What is the start line for Big data? From where can I start? How do I start?
These are the questions which often asked by many before starting to work on Big data. Before starting with Big Data everyone should have the answers of these questions.
Big Data is all about analysing the patterns in variable size of data sets. Variable size refers to the growing size of data sets i.e. to add more data from more sources as the needs grow. We used advanced analytics to find the patterns in any data sets.
Big data analysis is used by large enterprises for their benefits, to know about patterns & behaviour of data coming from different sources. For a beginner or starter, they should start small.
Big data is formed of three “Vs” – volume, velocity and variety with a “C”- complexity. Let’s discuss the points regarding the business opportunities for a big data initiative.
Aim – Before jumping right into solving any big data problem, we should step back and invest time and effort to improve our understanding of the problem i.e. what are we trying to solve. Then move step by step towards the solution.

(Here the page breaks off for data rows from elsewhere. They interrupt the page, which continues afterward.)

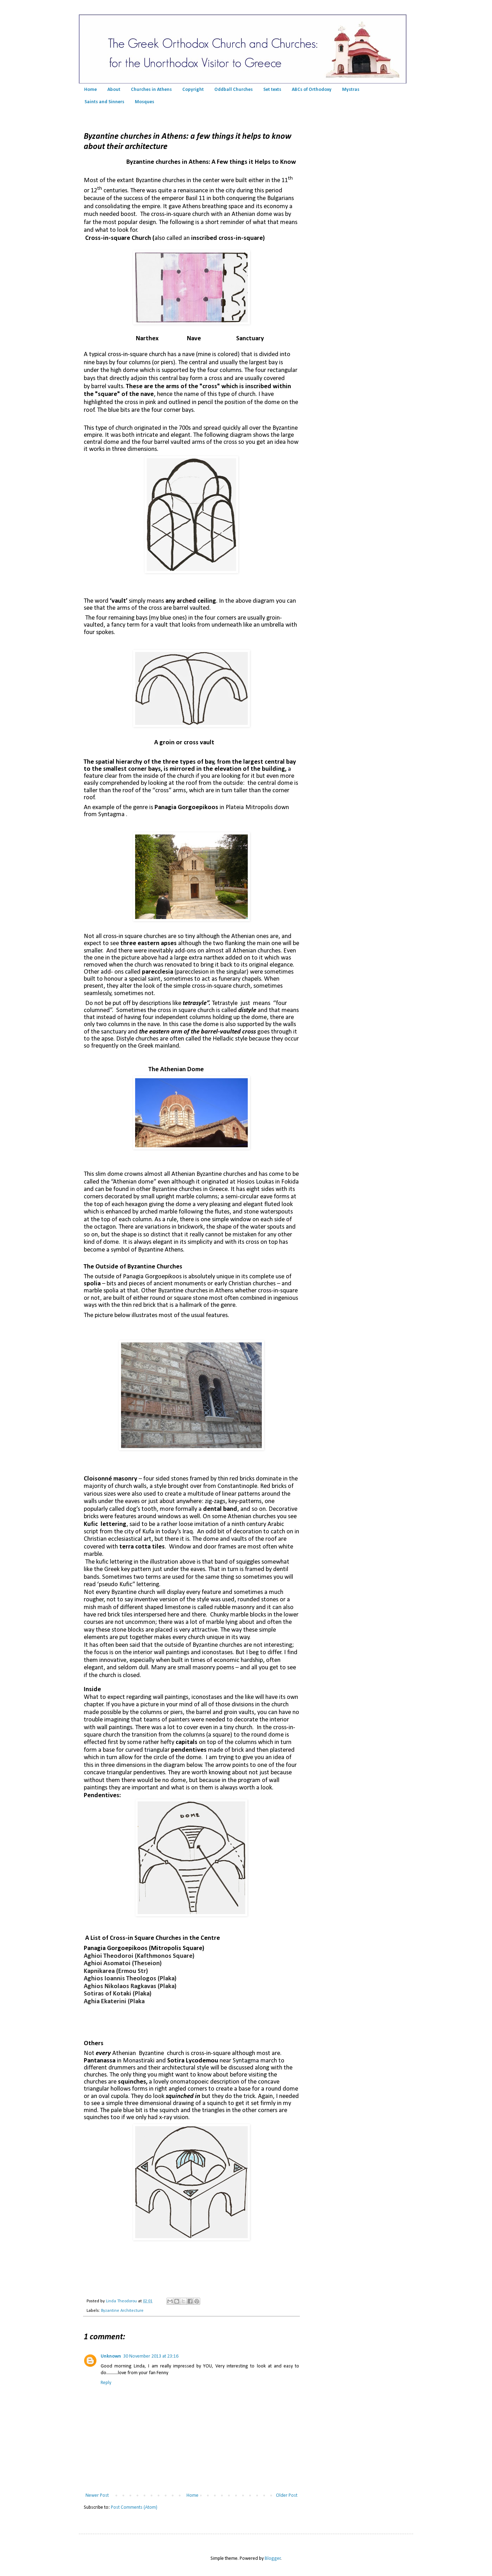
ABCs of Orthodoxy (312, 89)
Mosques (144, 102)
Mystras (350, 89)
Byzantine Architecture (122, 2311)
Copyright (193, 89)
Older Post (286, 2495)
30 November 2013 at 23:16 (150, 2356)
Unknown (111, 2356)
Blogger (273, 2558)
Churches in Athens (151, 89)
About (113, 89)
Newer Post (97, 2495)
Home (90, 89)
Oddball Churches (233, 89)
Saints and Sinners (104, 102)
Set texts (272, 89)
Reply (106, 2382)
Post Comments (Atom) (134, 2507)
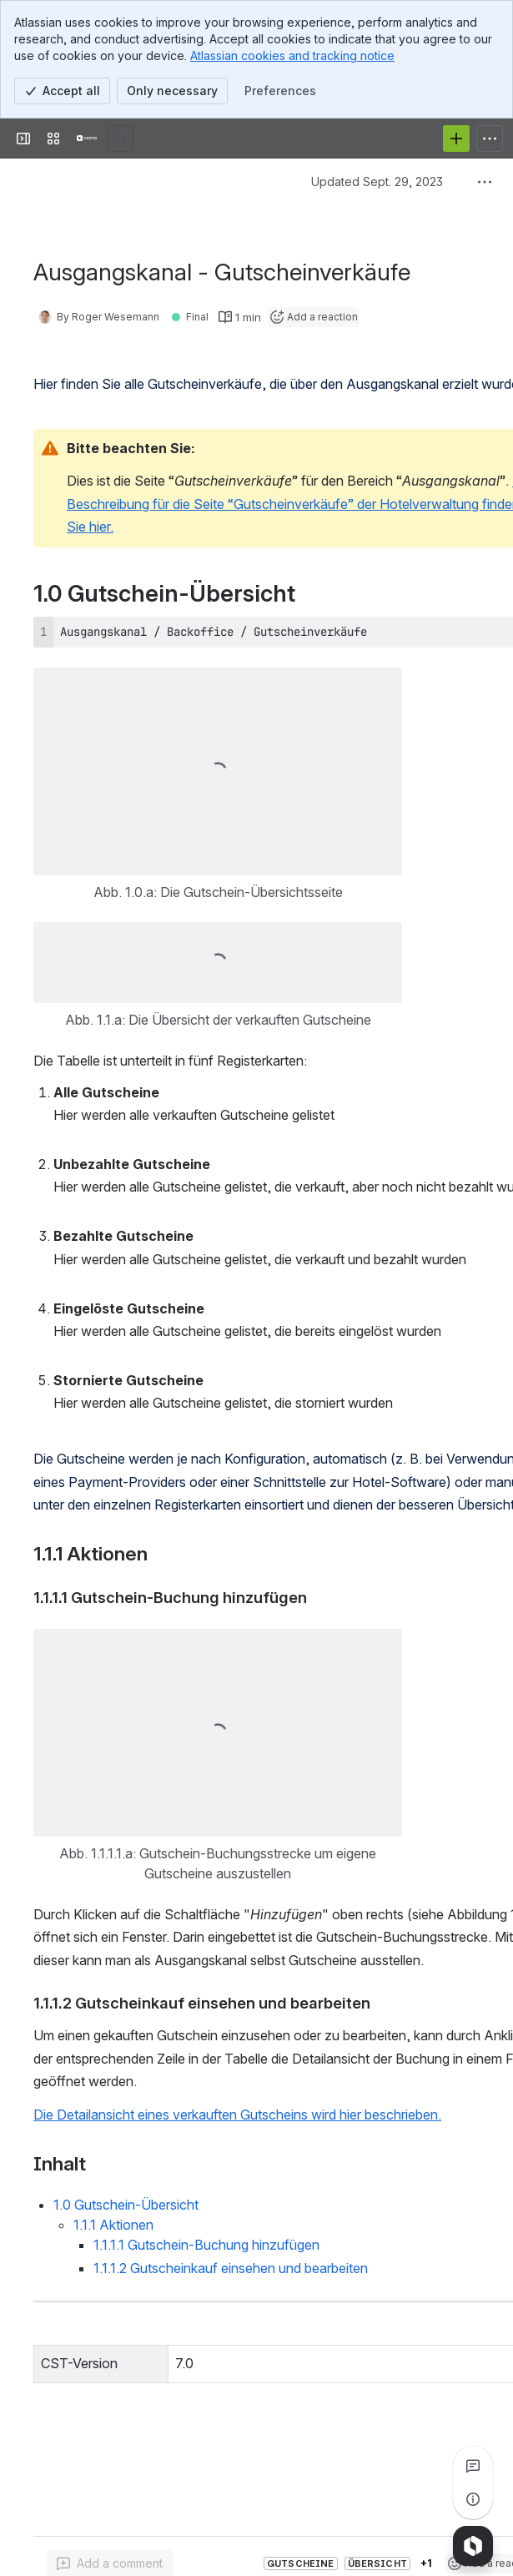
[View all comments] (473, 2465)
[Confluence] (86, 138)
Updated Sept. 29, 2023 (377, 181)
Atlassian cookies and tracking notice (292, 55)
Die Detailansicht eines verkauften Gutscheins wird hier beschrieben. (237, 2114)
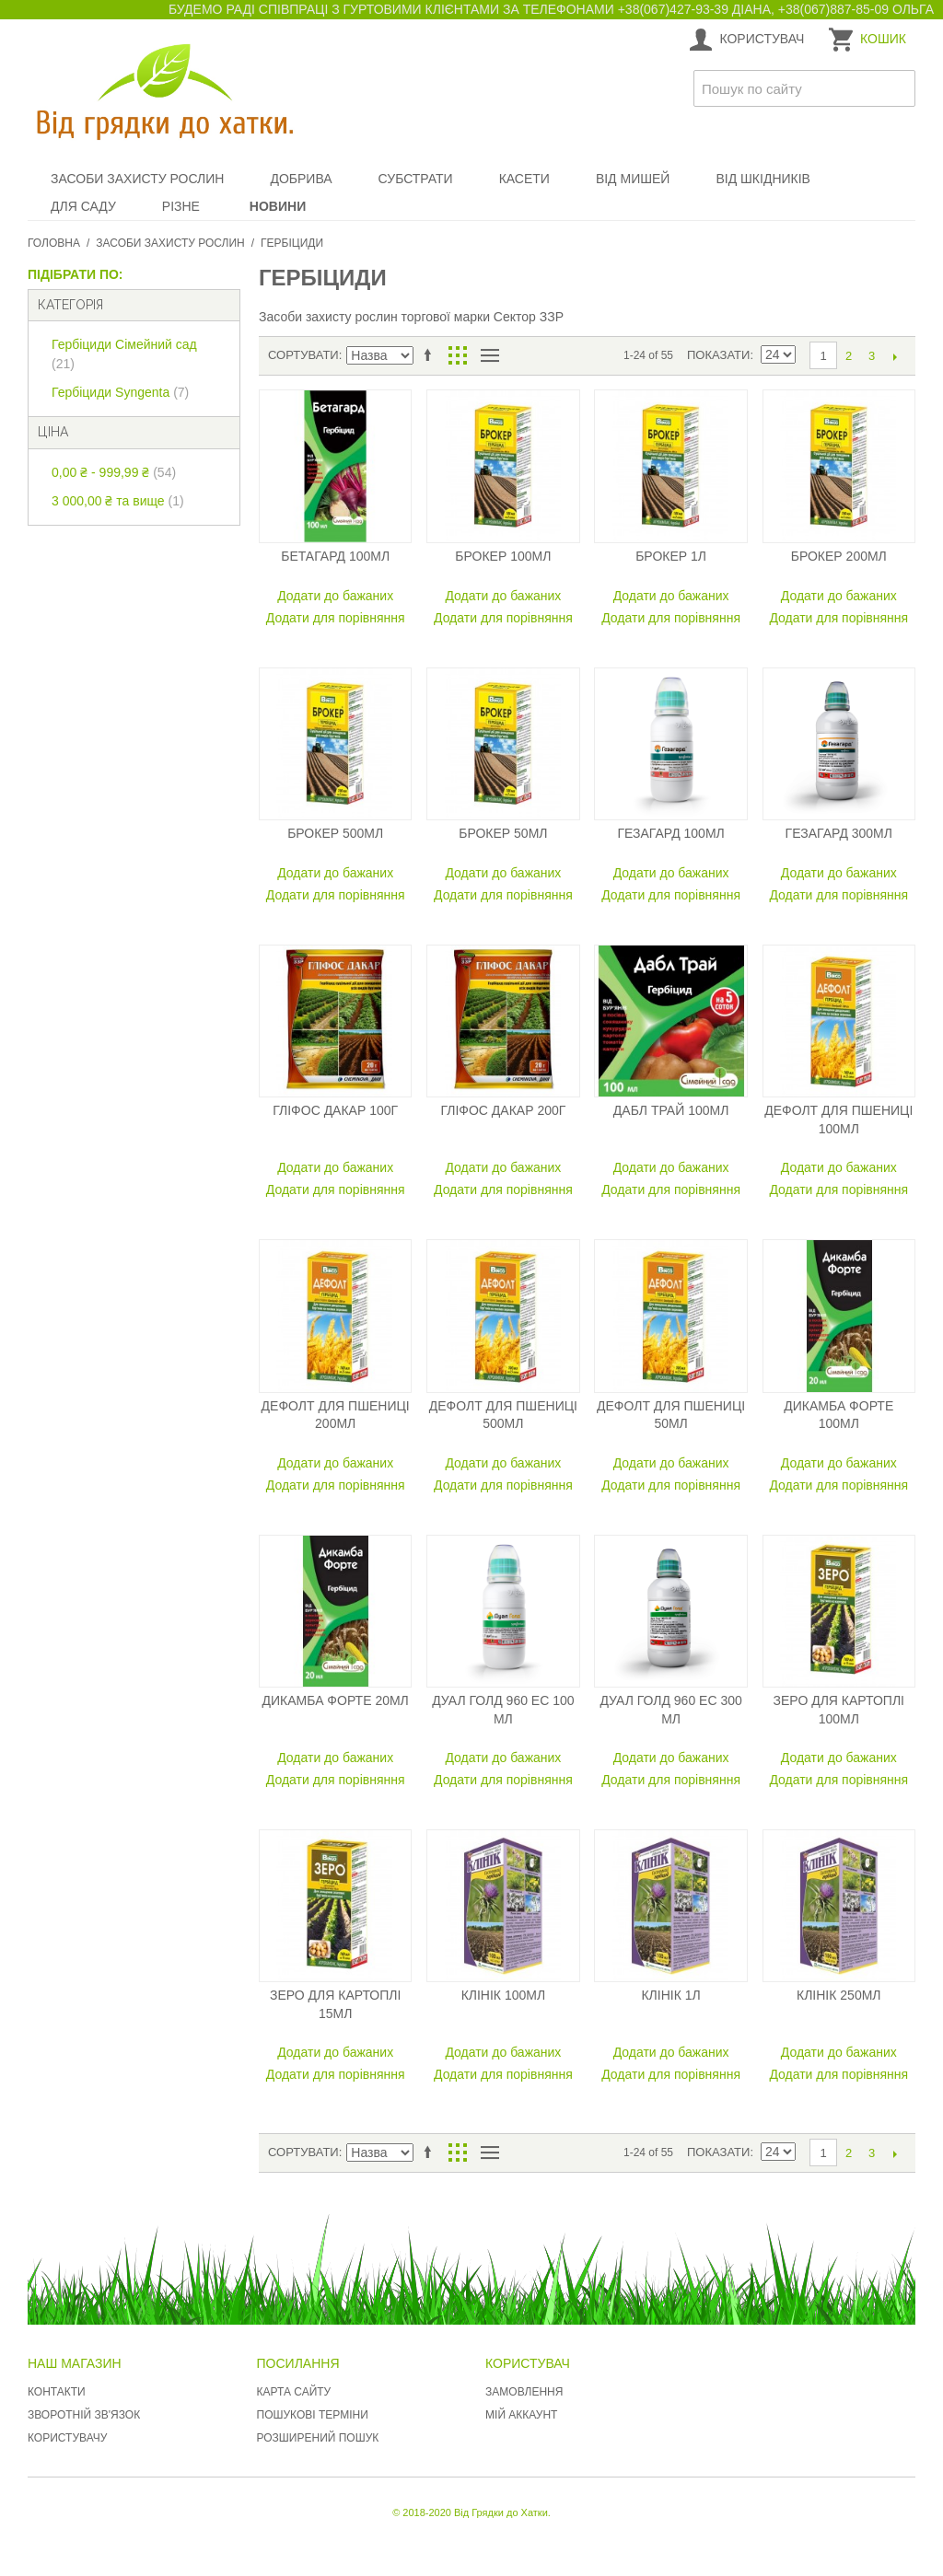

Step by step approach- The thumb rule to analyse big data problems is approaching it step by step. First split the whole problem in different number of smaller problem and then approach to each and every part.
Collecting the data- The first step towards starting big data is collecting the data that is being produced. Collect more data than necessary. We don’t need to keep these data for the lifetime but we won’t get any idea about the data until we start to collect.
3Vs- Three 3Vs in Big data are Volume, velocity and variety. Volume refers to the size of generated data amount, Velocity refers how fast the data is generated and processed to meet the demands and the last ‘V’ Variety refers to the range of data type and sources. It is a fact that a data analyst must know and aware about the types of data.
Complexity. The management of data can be very complex when different types of data came from different sources in large amount. While analysing the data, data must be linked and correlated so the analyst can find the useful information.
Grouping of data- We need to categorize the data according to their logical information. Ex- Data useful for business purpose should be in one cluster, data useful for improvement of quality should be in another cluster. The data should be well categorized and prioritized.
Volumes- ‘Big Data’, As the name shows that the large amount of data but in starting we shouldn’t assume that data is going to be in petabyte or exabytes. If we leave some fortune 100 customers then others don’t have such a large amount of information. So initially we would have to work on some gigabyte of data.
Future Perspective- Let’s assume that your company doesn’t need big data solution now because your database is able to operate the current amount of data but when you try to find the useful information from these data setup you may not get the same results that you are expecting. So it is useful to use big data initiative.
Impact- Impact of solution on the business and organisation! Try to find out the answer of question “ How these analysis of data impact the business and organisation?”.
Selection of right Technologies- Choose the right technology according to your needs. The most famous technology used in big data is Hadoop, but there are several different tools and technologies for big data problems.